■ **Try it**
Within the entries below, please return exactly the lines from the one with "VF050xx33 30_STEP" through the one with "διόδια αγάπης", leaving out any pictures.

Collected data entries
•••

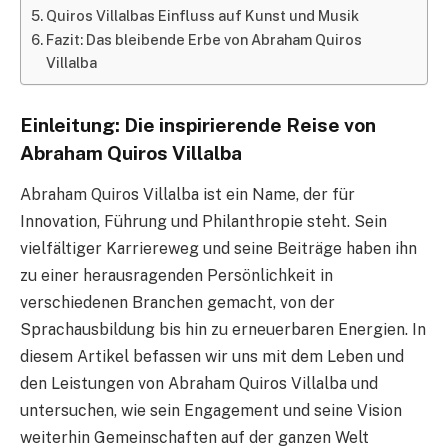
Quiros Villalbas Einfluss auf Kunst und Musik
Fazit: Das bleibende Erbe von Abraham Quiros
Villalba
Einleitung: Die inspirierende Reise von
Abraham Quiros Villalba
Abraham Quiros Villalba ist ein Name, der für
Innovation, Führung und Philanthropie steht. Sein
vielfältiger Karriereweg und seine Beiträge haben ihn
zu einer herausragenden Persönlichkeit in
verschiedenen Branchen gemacht, von der
Sprachausbildung bis hin zu erneuerbaren Energien. In
diesem Artikel befassen wir uns mit dem Leben und
den Leistungen von Abraham Quiros Villalba und
untersuchen, wie sein Engagement und seine Vision
weiterhin Gemeinschaften auf der ganzen Welt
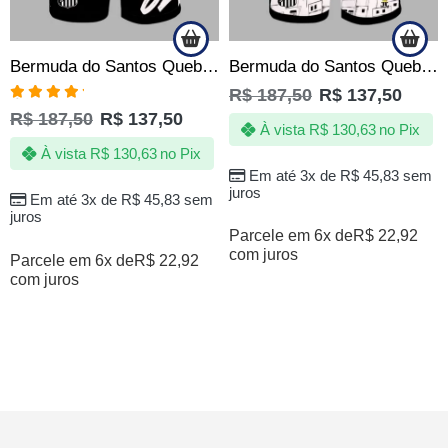
Bermuda do Santos Quebrada Jotaz Produto Oficial Masculino
Bermuda do Santos Quebrada Jotaz Produto Oficial Masculino
R$
187,50
R$
137,50
Avaliação
R$
187,50
R$
137,50
5.00
de 5
À vista
R$
130,63
no Pix
À vista
R$
130,63
no Pix
Em até 3x de
R$
45,83
sem
juros
Em até 3x de
R$
45,83
sem
juros
Parcele em 6x de
R$
22,92
com juros
Parcele em 6x de
R$
22,92
com juros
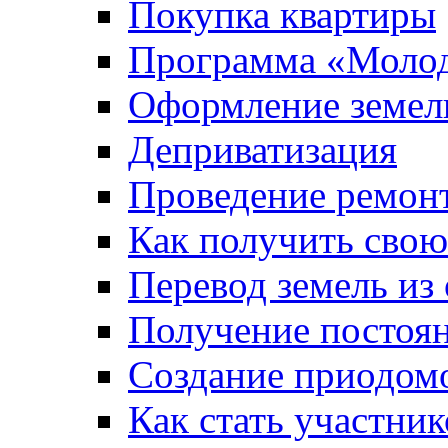
Покупка квартиры
Программа «Молод
Оформление земель
Деприватизация
Проведение ремон
Как получить сво
Перевод земель из
Получение постоя
Создание приодомо
Как стать участни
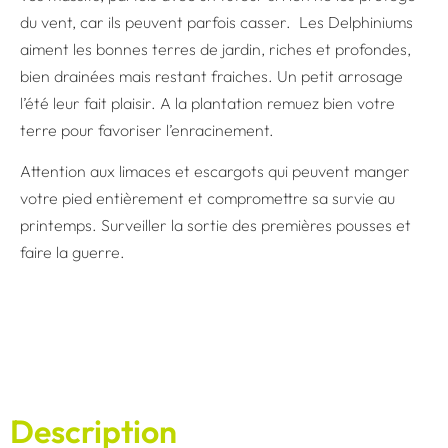
du vent, car ils peuvent parfois casser. Les Delphiniums
aiment les bonnes terres de jardin, riches et profondes,
bien drainées mais restant fraiches. Un petit arrosage
l’été leur fait plaisir. A la plantation remuez bien votre
terre pour favoriser l’enracinement.
Attention aux limaces et escargots qui peuvent manger
votre pied entièrement et compromettre sa survie au
printemps. Surveiller la sortie des premières pousses et
faire la guerre.
Description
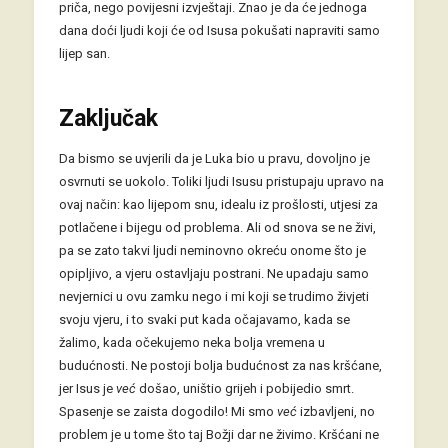
priča, nego povijesni izvještaji. Znao je da će jednoga
dana doći ljudi koji će od Isusa pokušati napraviti samo
lijep san.
Zaključak
Da bismo se uvjerili da je Luka bio u pravu, dovoljno je
osvrnuti se uokolo. Toliki ljudi Isusu pristupaju upravo na
ovaj način: kao lijepom snu, idealu iz prošlosti, utjesi za
potlačene i bijegu od problema. Ali od snova se ne živi,
pa se zato takvi ljudi neminovno okreću onome što je
opipljivo, a vjeru ostavljaju postrani. Ne upadaju samo
nevjernici u ovu zamku nego i mi koji se trudimo živjeti
svoju vjeru, i to svaki put kada očajavamo, kada se
žalimo, kada očekujemo neka bolja vremena u
budućnosti. Ne postoji bolja budućnost za nas kršćane,
jer Isus je
već
došao, uništio grijeh i pobijedio smrt.
Spasenje se zaista dogodilo! Mi smo
već
izbavljeni, no
problem je u tome što taj Božji dar ne živimo. Kršćani ne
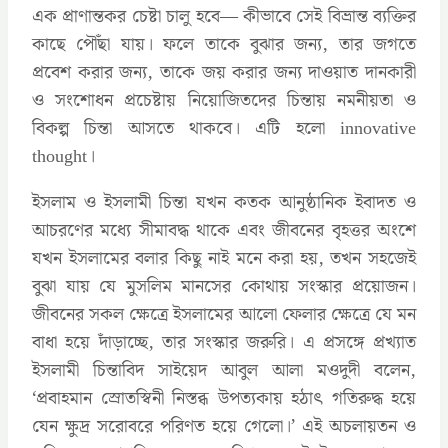
এক প্রাণান্তকর চেষ্টা চালু হবে— কীভাবে সেই বিভ্রান্ত ব্যক্তির
কাছে পৌঁছা যায়। ফলে তাকে বুঝার জন্য, তার জগতে
প্রবেশ করার জন্য, তাকে জয় করার জন্য দাওয়াত দানকারী
ও সংশোধন প্রচেষ্টায় নিয়োজিতদের চিন্তায় নমনীয়তা ও
বিকল্প চিন্তা আসতে থাকবে। এটি হলো innovative
thought।
ইসলাম ও ইসলামী চিন্তা যখন কতক আনুষ্ঠানিক ইবাদত ও
আচরণের মধ্যে সীমাবদ্ধ থাকে এবং জীবনের বৃহত্তর অংশে
যখন ইসলামের বলার কিছু নাই মনে করা হয়, তখন সহজেই
বুঝা যায় যে মুসলিম মানসের কোথায় সংস্কার প্রয়োজন।
জীবনের সকল ক্ষেত্রে ইসলামের আলো ফেলার ক্ষেত্রে যে মন
বাধা হয়ে দাঁড়াচ্ছে, তার সংস্কার জরুরি। এ প্রসঙ্গে প্রখ্যাত
ইসলামী চিন্তাবিদ সাইয়েদ আবুল আলা মওদুদী বলেন,
‘প্রবাহমান স্রোতস্বিনী নিস্তব্ধ উপত্যকায় হঠাৎ গতিরুদ্ধ হয়ে
যেন ক্ষুদ্র সরোবরে পরিণত হয়ে গেলো।’ এই অচলায়তন ও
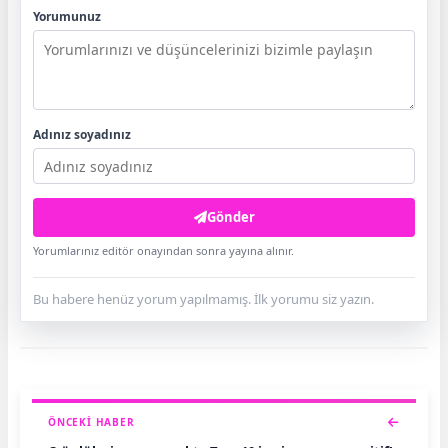
Yorumunuz
Adınız soyadınız
Gönder
Yorumlarınız editör onayından sonra yayına alınır.
Bu habere henüz yorum yapılmamış. İlk yorumu siz yazın.
ÖNCEKI HABER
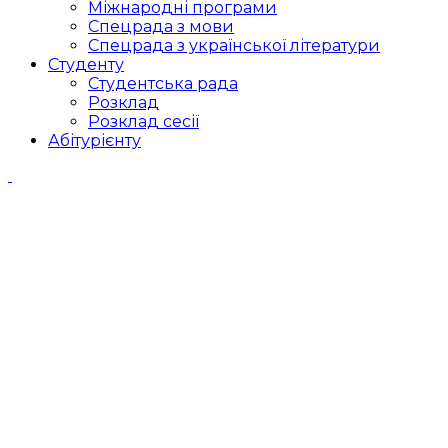
Міжнародні програми
Спецрада з мови
Спецрада з української літератури
Студенту
Студентська рада
Розклад
Розклад сесії
Абітурієнту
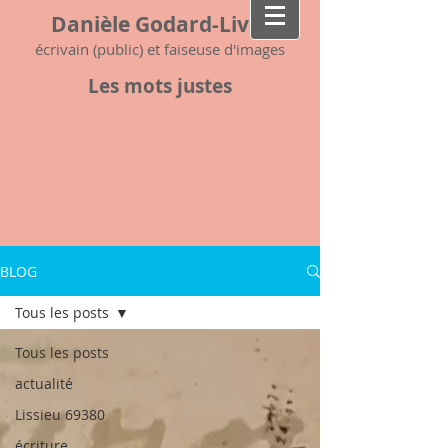
Danièle Godard-Livet
écrivain (public) et faiseuse d'images
Les mots justes
BLOG
Tous les posts
Tous les posts
actualité
Lissieu 69380
écriture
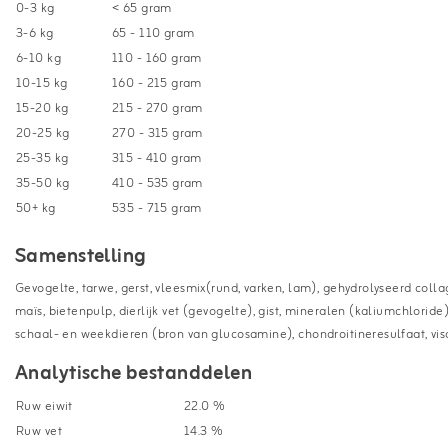
0-3 kg
< 65 gram
3-6 kg
65 - 110 gram
6-10 kg
110 - 160 gram
10-15 kg
160 - 215 gram
15-20 kg
215 - 270 gram
20-25 kg
270 - 315 gram
25-35 kg
315 - 410 gram
35-50 kg
410 - 535 gram
50+ kg
535 - 715 gram
Samenstelling
Gevogelte, tarwe, gerst, vleesmix(rund, varken, lam), gehydrolyseerd collagee
maïs, bietenpulp, dierlijk vet (gevogelte), gist, mineralen (kaliumchloride
schaal- en weekdieren (bron van glucosamine), chondroitineresulfaat, vis
Analytische bestanddelen
Ruw eiwit
22.0 %
Ruw vet
14.3 %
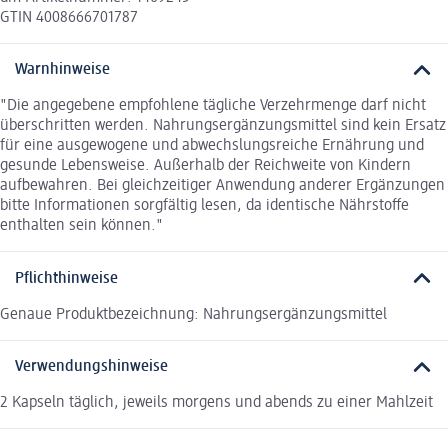
GTIN 4008666701787
Warnhinweise
"Die angegebene empfohlene tägliche Verzehrmenge darf nicht
überschritten werden. Nahrungsergänzungsmittel sind kein Ersatz
für eine ausgewogene und abwechslungsreiche Ernährung und
gesunde Lebensweise. Außerhalb der Reichweite von Kindern
aufbewahren. Bei gleichzeitiger Anwendung anderer Ergänzungen
bitte Informationen sorgfältig lesen, da identische Nährstoffe
enthalten sein können."
Pflichthinweise
Genaue Produktbezeichnung: Nahrungsergänzungsmittel
Verwendungshinweise
2 Kapseln täglich, jeweils morgens und abends zu einer Mahlzeit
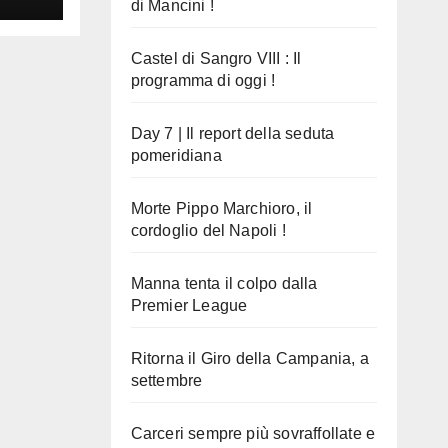
di Mancini !
Castel di Sangro VIII : Il
programma di oggi !
Day 7 | Il report della seduta
pomeridiana
Morte Pippo Marchioro, il
cordoglio del Napoli !
Manna tenta il colpo dalla
Premier League
Ritorna il Giro della Campania, a
settembre
Carceri sempre più sovraffollate e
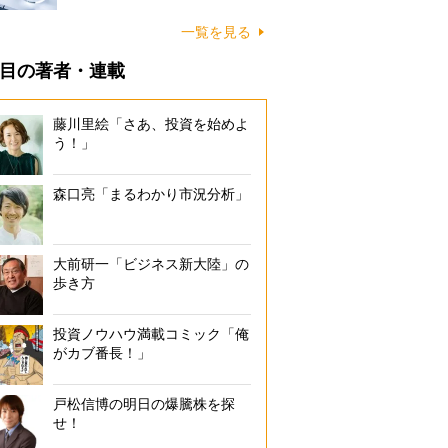
一覧を見る
目の著者・連載
藤川里絵「さあ、投資を始めよ
う！」
森口亮「まるわかり市況分析」
大前研一「ビジネス新大陸」の
歩き方
投資ノウハウ満載コミック「俺
がカブ番長！」
戸松信博の明日の爆騰株を探
せ！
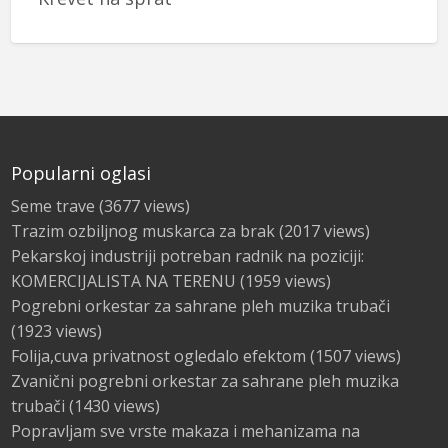
Popularni oglasi
Seme trave
(3677 views)
Trazim ozbiljnog muskarca za brak
(2017 views)
Pekarskoj industriji potreban radnik na poziciji:
KOMERCIJALISTA NA TERENU
(1959 views)
Pogrebni orkestar za sahrane pleh muzika trubači
(1923 views)
Folija,cuva privatnost ogledalo efektom
(1507 views)
Zvanični pogrebni orkestar za sahrane pleh muzika
trubači
(1430 views)
Popravljam sve vrste makaza i mehanizama na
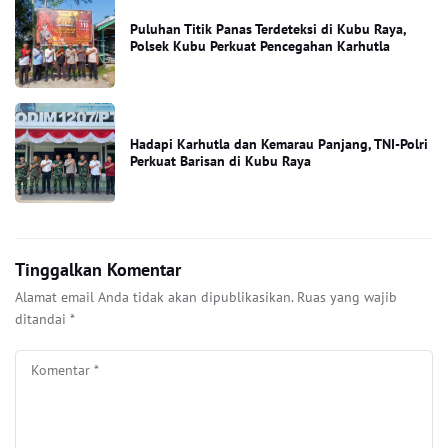
Puluhan Titik Panas Terdeteksi di Kubu Raya,
Polsek Kubu Perkuat Pencegahan Karhutla
Hadapi Karhutla dan Kemarau Panjang, TNI-Polri
Perkuat Barisan di Kubu Raya
Tinggalkan Komentar
Alamat email Anda tidak akan dipublikasikan.
Ruas yang wajib
ditandai
*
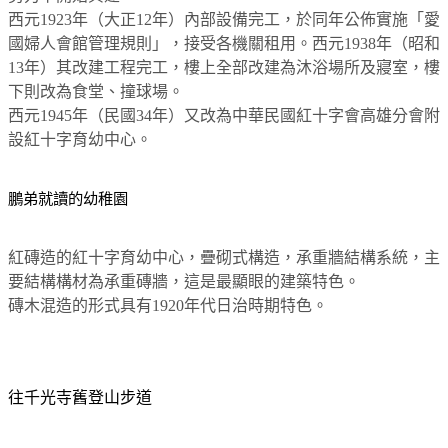
西元
1923
年（大正
12
年）內部設備完工，於同年公佈實施「愛
國婦人會館管理規則」，接受各機關租用。西元
1938
年（昭和
13
年）其改建工程完工，樓上全部改建為沐浴場所及寢室，樓
下則改為食堂、撞球場。
西元
1945
年（民國
34
年）又改為中華民國紅十字會高雄分會附
設紅十字育幼中心。
鵬弟就讀的幼稚園
紅磚造的紅十字育幼中心，疊砌式構造，承重牆結構系統，主
要結構構材為承重磚牆，這是最顯眼的建築特色。
磚木混造的形式具有
1920
年代日治時期特色。
往千光寺舊登山步道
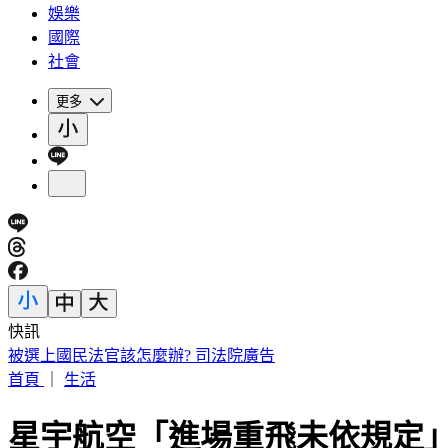
娛樂
國際
社會
更多
快訊
被選上國民法官該怎麼辦? 司法院廣告
首頁
｜
生活
星宇航空「進場重飛未依規定」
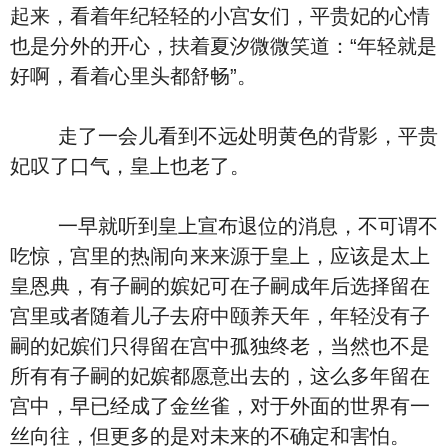
起来，看着年纪轻轻的小宫女们，平贵妃的心情
也是分外的开心，扶着夏汐微微笑道：“年轻就是
好啊，看着心里头都舒畅”。
走了一会儿看到不远处明黄色的背影，平贵
妃叹了口气，皇上也老了。
一早就听到皇上宣布退位的消息，不可谓不
吃惊，宫里的热闹向来来源于皇上，应该是太上
皇恩典，有子嗣的嫔妃可在子嗣成年后选择留在
宫里或者随着儿子去府中颐养天年，年轻没有子
嗣的妃嫔们只得留在宫中孤独终老，当然也不是
所有有子嗣的妃嫔都愿意出去的，这么多年留在
宫中，早已经成了金丝雀，对于外面的世界有一
丝向往，但更多的是对未来的不确定和害怕。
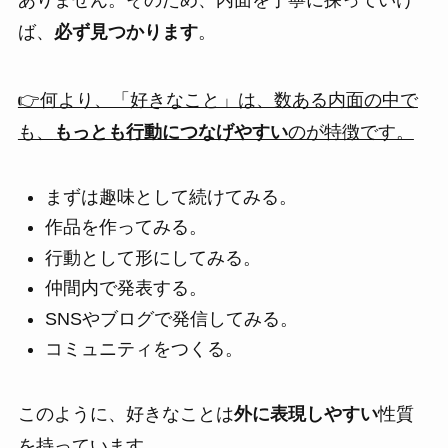
ありません。そのため、内面を丁寧に探っていけ
ば、
必ず見つかります
。
👉何より、「好きなこと」は、数ある内面の中で
も、
もっとも行動につなげやすい
のが特徴です。
まずは趣味として続けてみる。
作品を作ってみる。
行動として形にしてみる。
仲間内で発表する。
SNSやブログで発信してみる。
コミュニティをつくる。
このように、好きなことは
外に表現しやすい
性質
を持っています。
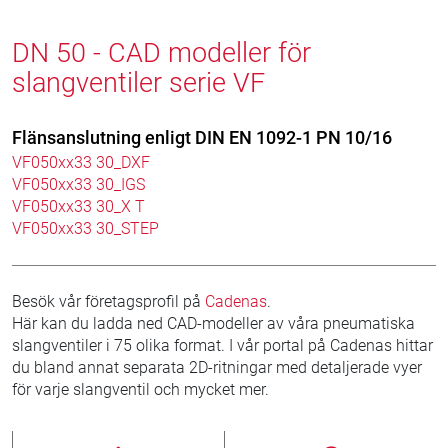
DN 50 - CAD modeller för
slangventiler serie VF
Flänsanslutning enligt DIN EN 1092-1 PN 10/16
VF050xx33 30_DXF
VF050xx33 30_IGS
VF050xx33 30_X T
VF050xx33 30_STEP
Besök vår företagsprofil på
Cadenas
.
Här kan du ladda ned CAD-modeller av våra pneumatiska
slangventiler i 75 olika format. I vår portal på Cadenas hittar
du bland annat separata 2D-ritningar med detaljerade vyer
för varje slangventil och mycket mer.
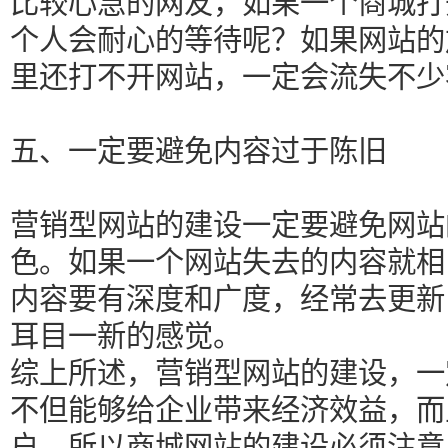
比较心急的网友，如果一个商城打
个人会耐心的等待呢？如果网站的
里还打不开网站，一定会流失不少
五、一定要避免内容过于陈旧
营销型网站的建设一定要避免网站
色。如果一个网站失去的内容就相
内容要有深度和广度，经常去更新
耳目一新的感觉。
综上所述，营销型网站的建设，一
不但能够给企业带来经济效益，而
户，所以商城网站的建设必须注意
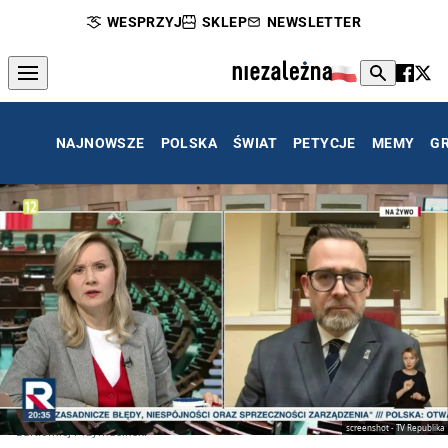
WESPRZYJ
SKLEP
NEWSLETTER
NAJNOWSZE
POLSKA
ŚWIAT
PETYCJE
MEMY
G
screenshot - TV Republika
Bartłomiej Przymusiński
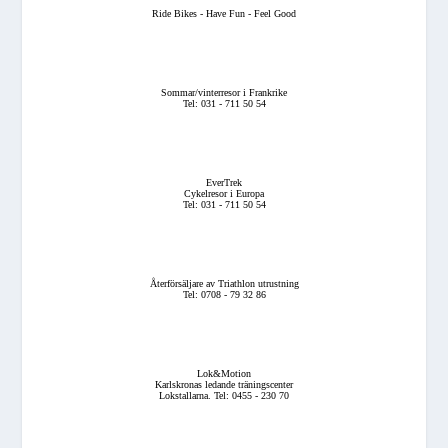
Ride Bikes - Have Fun - Feel Good
Sommar/vinterresor i Frankrike
Tel: 031 - 711 50 54
EverTrek
Cykelresor i Europa
Tel: 031 - 711 50 54
Återförsäljare av Triathlon utrustning
Tel: 0708 - 79 32 86
Lok&Motion
Karlskronas ledande träningscenter
Lokstallarna. Tel: 0455 - 230 70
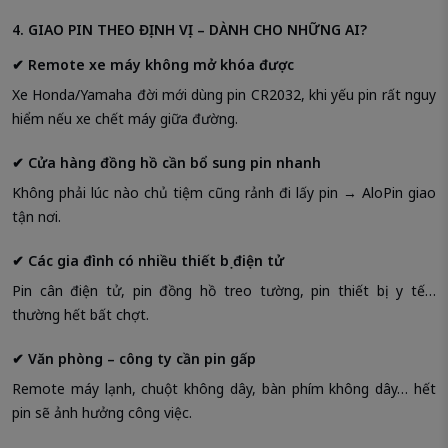
4. GIAO PIN THEO ĐỊNH VỊ – DÀNH CHO NHỮNG AI?
✔ Remote xe máy không mở khóa được
Xe Honda/Yamaha đời mới dùng pin CR2032, khi yếu pin rất nguy
hiểm nếu xe chết máy giữa đường.
✔ Cửa hàng đồng hồ cần bổ sung pin nhanh
Không phải lúc nào chủ tiệm cũng rảnh đi lấy pin → AloPin giao
tận nơi.
✔ Các gia đình có nhiều thiết bị điện tử
Pin cân điện tử, pin đồng hồ treo tường, pin thiết bị y tế…
thường hết bất chợt.
✔ Văn phòng – công ty cần pin gấp
Remote máy lạnh, chuột không dây, bàn phím không dây… hết
pin sẽ ảnh hưởng công việc.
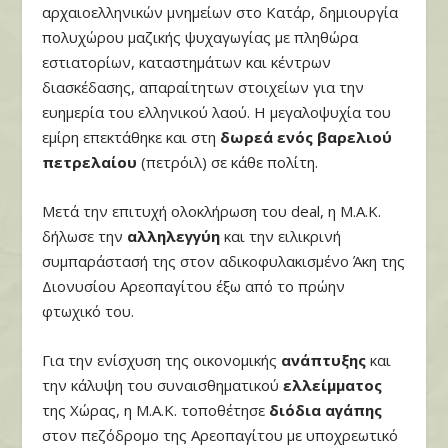
αρχαιοελληνικών μνημείων στο Κατάρ, δημιουργία
πολυχώρου μαζικής ψυχαγωγίας με πληθώρα
εστιατορίων, καταστημάτων και κέντρων
διασκέδασης, απαραίτητων στοιχείων για την
ευημερία του ελληνικού λαού. Η μεγαλοψυχία του
εμίρη επεκτάθηκε και στη
δωρεά ενός βαρελιού
πετρελαίου
(πετρόιλ) σε κάθε πολίτη.
Μετά την επιτυχή ολοκλήρωση του deal, η Μ.Α.Κ.
δήλωσε την
αλληλεγγύη
και την ειλικρινή
συμπαράστασή της στον αδικοφυλακισμένο Άκη της
Διονυσίου Αρεοπαγίτου έξω από το πρώην
φτωχικό του.
Για την ενίσχυση της οικονομικής
ανάπτυξης
και
την κάλυψη του συναισθηματικού
ελλείμματος
της Χώρας, η Μ.Α.Κ. τοποθέτησε
διόδια αγάπης
στον πεζόδρομο της Αρεοπαγίτου με υποχρεωτικό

•••

■ **Written reply**
VF050xx33 30_STEP
Besök vår företagsprofil på
Cadenas
.
Här kan du ladda ned CAD-modeller av våra pneumatiska
slangventiler i 75 olika format. I vår portal på Cadenas hittar
du bland annat separata 2D-ritningar med detaljerade vyer
för varje slangventil och mycket mer.
比较心急的网友，如果一个商城打
个人会耐心的等待呢？如果网站的
里还打不开网站，一定会流失不少
五、一定要避免内容过于陈旧
营销型网站的建设一定要避免网站
色。如果一个网站失去的内容就相
内容要有深度和广度，经常去更新
耳目一新的感觉。
综上所述，营销型网站的建设，一
不但能够给企业带来经济效益，而
户，所以商城网站的建设必须注意
WESPRZYJ
SKLEP
NEWSLETTER
NAJNOWSZE
POLSKA
ŚWIAT
PETYCJE
MEMY
G
screenshot - TV Republika
Bartłomiej Przymusiński
Ride Bikes - Have Fun - Feel Good
Sommar/vinterresor i Frankrike
Tel: 031 - 711 50 54
EverTrek
Cykelresor i Europa
Tel: 031 - 711 50 54
Återförsäljare av Triathlon utrustning
Tel: 0708 - 79 32 86
Lok&Motion
Karlskronas ledande träningscenter
Lokstallarna. Tel: 0455 - 230 70
4. GIAO PIN THEO ĐỊNH VỊ – DÀNH CHO NHỮNG AI?
✔ Remote xe máy không mở khóa được
Xe Honda/Yamaha đời mới dùng pin CR2032, khi yếu pin rất nguy
hiểm nếu xe chết máy giữa đường.
✔ Cửa hàng đồng hồ cần bổ sung pin nhanh
Không phải lúc nào chủ tiệm cũng rảnh đi lấy pin → AloPin giao
tận nơi.
✔ Các gia đình có nhiều thiết bị điện tử
Pin cân điện tử, pin đồng hồ treo tường, pin thiết bị y tế…
thường hết bất chợt.
✔ Văn phòng – công ty cần pin gấp
Remote máy lạnh, chuột không dây, bàn phím không dây… hết
pin sẽ ảnh hưởng công việc.
αρχαιοελληνικών μνημείων στο Κατάρ, δημιουργία
πολυχώρου μαζικής ψυχαγωγίας με πληθώρα
εστιατορίων, καταστημάτων και κέντρων
διασκέδασης, απαραίτητων στοιχείων για την
ευημερία του ελληνικού λαού. Η μεγαλοψυχία του
εμίρη επεκτάθηκε και στη
δωρεά ενός βαρελιού
πετρελαίου
(πετρόιλ) σε κάθε πολίτη.
Μετά την επιτυχή ολοκλήρωση του deal, η Μ.Α.Κ.
δήλωσε την
αλληλεγγύη
και την ειλικρινή
συμπαράστασή της στον αδικοφυλακισμένο Άκη της
Διονυσίου Αρεοπαγίτου έξω από το πρώην
φτωχικό του.
Για την ενίσχυση της οικονομικής
ανάπτυξης
και
την κάλυψη του συναισθηματικού
ελλείμματος
της Χώρας, η Μ.Α.Κ. τοποθέτησε
διόδια αγάπης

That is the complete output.